Material provided:
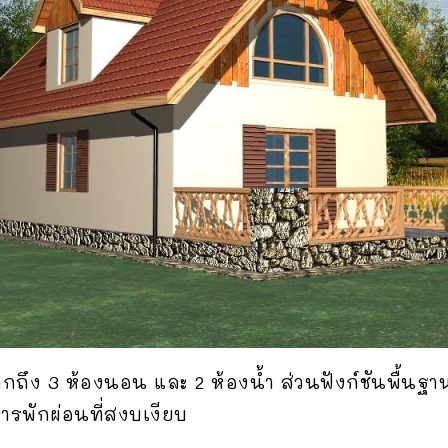
ถึง 3 ห้องนอน และ 2 ห้องน้ำ ส่วนฟังก์ชันพื้นฐาน
ารพักผ่อนที่สงบเงียบ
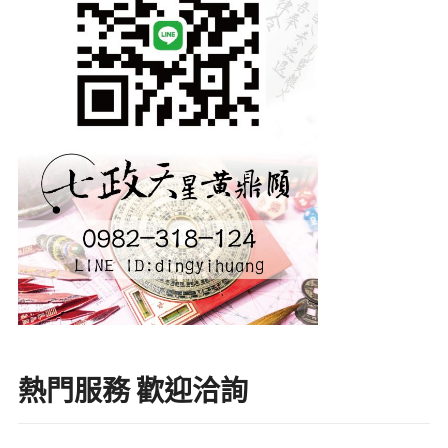
熱門服務 歡迎洽詢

Required action:
Make an exact copy of the listing, with no images in it.

Your solution:
ถึง 3 ห้องนอน และ 2 ห้องน้ำ ส่วนฟังก์ชันพื้นฐาน
ารพักผ่อนที่สงบเงียบ
熱門服務 歡迎洽詢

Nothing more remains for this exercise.